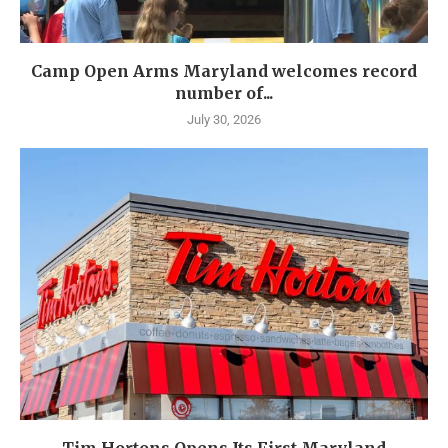
Camp Open Arms Maryland welcomes record
number of...
July 30, 2026
Tim Hortons Opens Its First Maryland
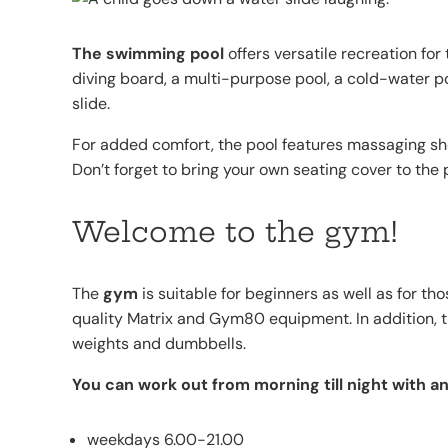
The swimming pool
offers versatile recreation for
diving board, a multi-purpose pool, a cold-water poo
slide.
For added comfort, the pool features massaging sho
Don’t forget to bring your own seating cover to the 
Welcome to the gym!
The
gym
is suitable for beginners as well as for th
quality Matrix and Gym80 equipment. In addition, 
weights and dumbbells.
You can work out from morning till night with a
weekdays 6.00-21.00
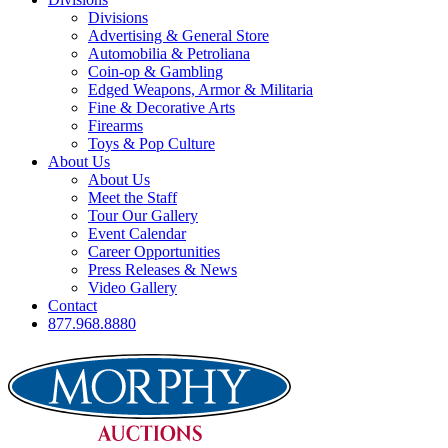
Divisions
Advertising & General Store
Automobilia & Petroliana
Coin-op & Gambling
Edged Weapons, Armor & Militaria
Fine & Decorative Arts
Firearms
Toys & Pop Culture
About Us
About Us
Meet the Staff
Tour Our Gallery
Event Calendar
Career Opportunities
Press Releases & News
Video Gallery
Contact
877.968.8880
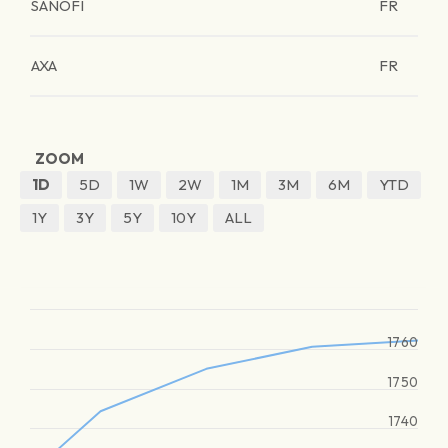
SANOFI
FR
AXA
FR
ZOOM
1D
5D
1W
2W
1M
3M
6M
YTD
1Y
3Y
5Y
10Y
ALL
1760
1750
1740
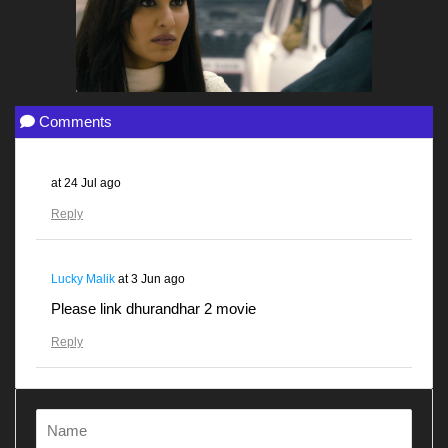
Comments
at
24 Jul ago
Reply
Lucky Malik
at
3 Jun ago
Please link dhurandhar 2 movie
Reply
Gunjanawan
at
28 Apr ago
Dhurandhar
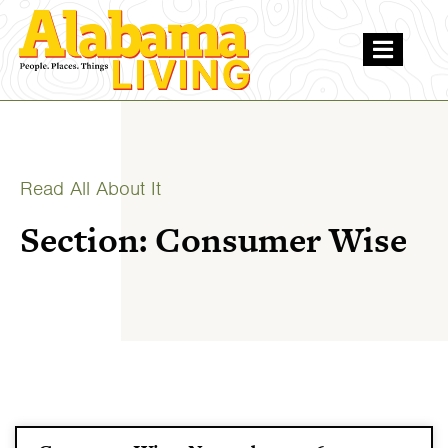
Read All About It
Section: Consumer Wise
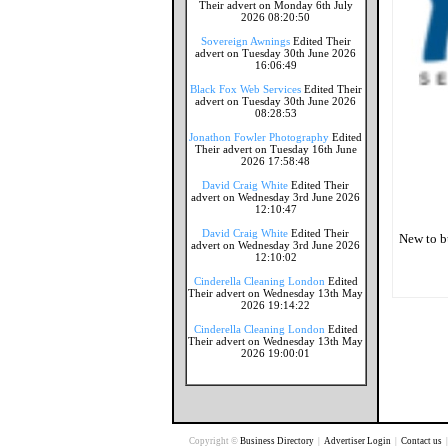
Their advert on Monday 6th July
2026 08:20:50
Sovereign Awnings
Edited Their
advert on Tuesday 30th June 2026
16:06:49
Black Fox Web Services
Edited Their
advert on Tuesday 30th June 2026
08:28:53
Jonathon Fowler Photography
Edited
Their advert on Tuesday 16th June
2026 17:58:48
David Craig White
Edited Their
advert on Wednesday 3rd June 2026
12:10:47
David Craig White
Edited Their
New to b
advert on Wednesday 3rd June 2026
12:10:02
Cinderella Cleaning London
Edited
Their advert on Wednesday 13th May
2026 19:14:22
Cinderella Cleaning London
Edited
Their advert on Wednesday 13th May
2026 19:00:01
Copyright ©
Business Directory
|
Advertiser Login
|
Contact us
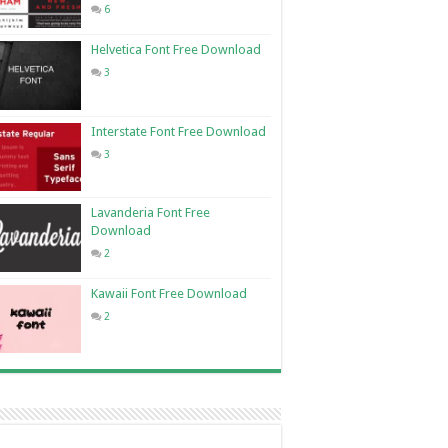
6
Helvetica Font Free Download
3
Interstate Font Free Download
3
Lavanderia Font Free
Download
2
Kawaii Font Free Download
2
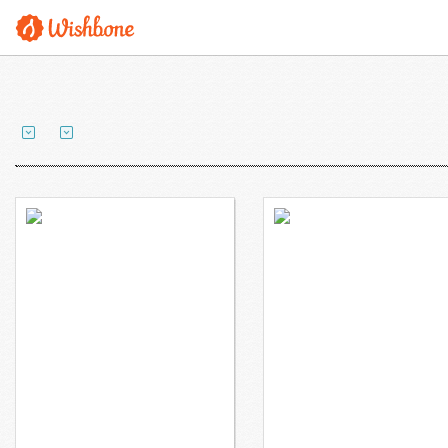
Ms. Shieh wants to
Ms. Kim wants to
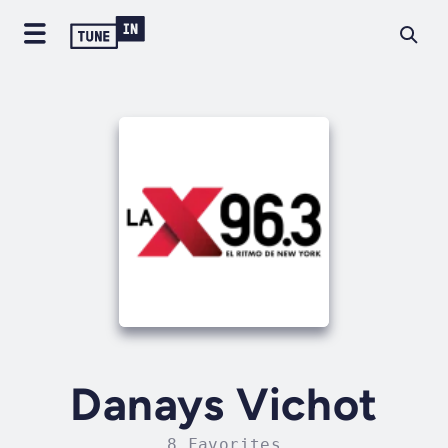
Danays Vichot
8 Favorites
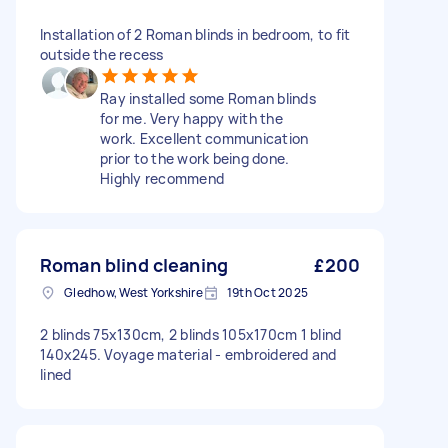
Installation of 2 Roman blinds in bedroom, to fit
outside the recess
Ray installed some Roman blinds
for me. Very happy with the
work. Excellent communication
prior to the work being done.
Highly recommend
Roman blind cleaning
£200
Gledhow, West Yorkshire
19th Oct 2025
2 blinds 75x130cm, 2 blinds 105x170cm 1 blind
140x245. Voyage material - embroidered and
lined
==================================================
Every line above that includes the string "Font" needs to be copied.

Helvetica Font Free Download
Interstate Font Free Download
Lavanderia Font Free
Kawaii Font Free Download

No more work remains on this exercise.